**WORK TASK**
Transcribe the records that follow exactly. Skip the pictures.

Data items
================================

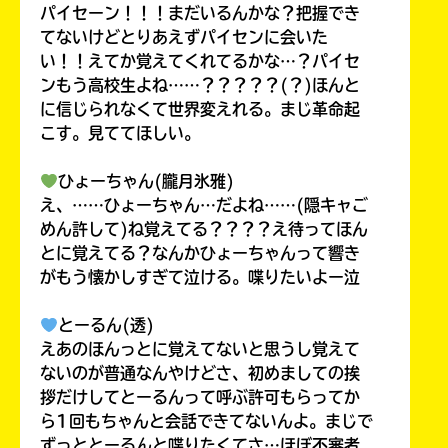
パイセーン！！！まだいるんかな？把握でき
てないけどとりあえずパイセンに会いた
い！！えてか覚えてくれてるかな…？パイセ
ンもう高校生よね……？？？？？(？)ほんと
に信じられなくて世界変えれる。まじ革命起
こす。見ててほしい。
ひょーちゃん(朧月氷雅)
え、……ひょーちゃん…だよね……(隠キャご
めん許して)ね覚えてる？？？？え待ってほん
とに覚えてる？なんかひょーちゃんって響き
がもう懐かしすぎて泣ける。喋りたいよー泣
とーるん(透)
えあのほんっとに覚えてないと思うし覚えて
ないのが普通なんやけどさ、初めましての挨
拶だけしてとーるんって呼ぶ許可もらってか
ら1回もちゃんと会話できてないんよ。まじで
ずっととーるんと喋りたくてさ…ほぼ不審者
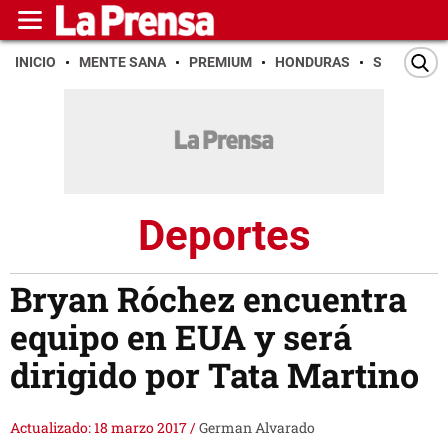
INICIO
MENTE SANA
PREMIUM
HONDURAS
SAN PEDR
Deportes
Bryan Róchez encuentra
equipo en EUA y será
dirigido por Tata Martino
Actualizado: 18 marzo 2017
/
German Alvarado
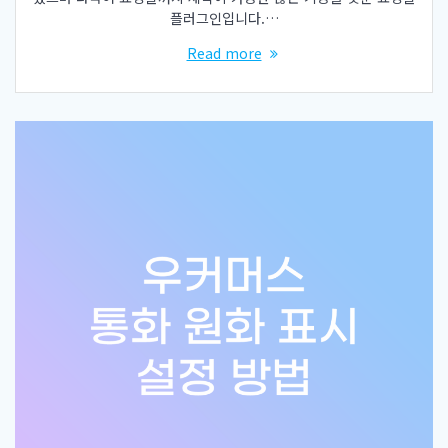
플러그인입니다.…
Read more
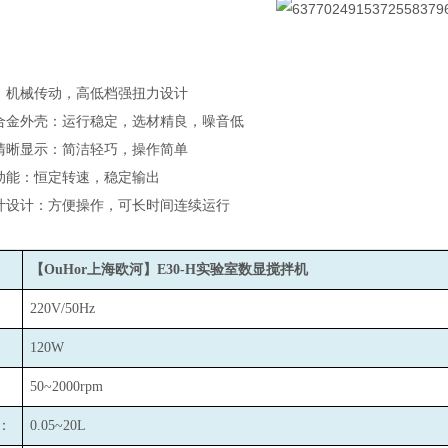
：机械传动，高低档强扭力设计
合金外壳：运行稳定，选材精良，噪音低
清晰显示：简洁轻巧，操作简单
动能：恒定转速，稳定输出
叶设计：方便操作，可长时间连续运行
【OuHor上海欧河】E30-H实验室数显搅拌机
220V/50Hz
120W
50~2000rpm
：
0.05~20L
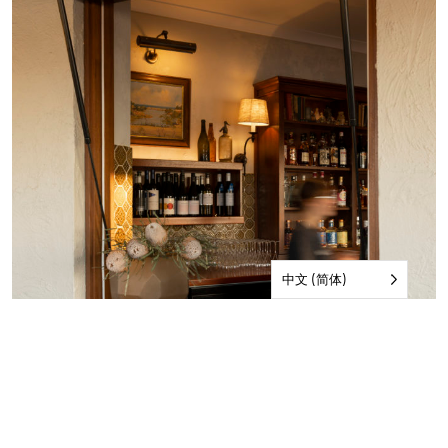
中文 (简体)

================================

**WRITTEN RESPONSE**
パイセーン！！！まだいるんかな？把握でき
てないけどとりあえずパイセンに会いた
い！！えてか覚えてくれてるかな…？パイセ
ンもう高校生よね……？？？？？(？)ほんと
に信じられなくて世界変えれる。まじ革命起
こす。見ててほしい。
ひょーちゃん(朧月氷雅)
え、……ひょーちゃん…だよね……(隠キャご
めん許して)ね覚えてる？？？？え待ってほん
とに覚えてる？なんかひょーちゃんって響き
がもう懐かしすぎて泣ける。喋りたいよー泣
とーるん(透)
えあのほんっとに覚えてないと思うし覚えて
ないのが普通なんやけどさ、初めましての挨
拶だけしてとーるんって呼ぶ許可もらってか
ら1回もちゃんと会話できてないんよ。まじで
ずっととーるんと喋りたくてさ…ほぼ不審者
INICIO
MENTE SANA
PREMIUM
HONDURAS
SAN PEDR
Deportes
Bryan Róchez encuentra
equipo en EUA y será
dirigido por Tata Martino
Actualizado: 18 marzo 2017
/
German Alvarado
플러그인입니다.…
Read more
：机械传动，高低档强扭力设计
合金外壳：运行稳定，选材精良，噪音低
清晰显示：简洁轻巧，操作简单
动能：恒定转速，稳定输出
叶设计：方便操作，可长时间连续运行
【OuHor上海欧河】E30-H实验室数显搅拌机
220V/50Hz
120W
50~2000rpm
：
0.05~20L
中文 (简体)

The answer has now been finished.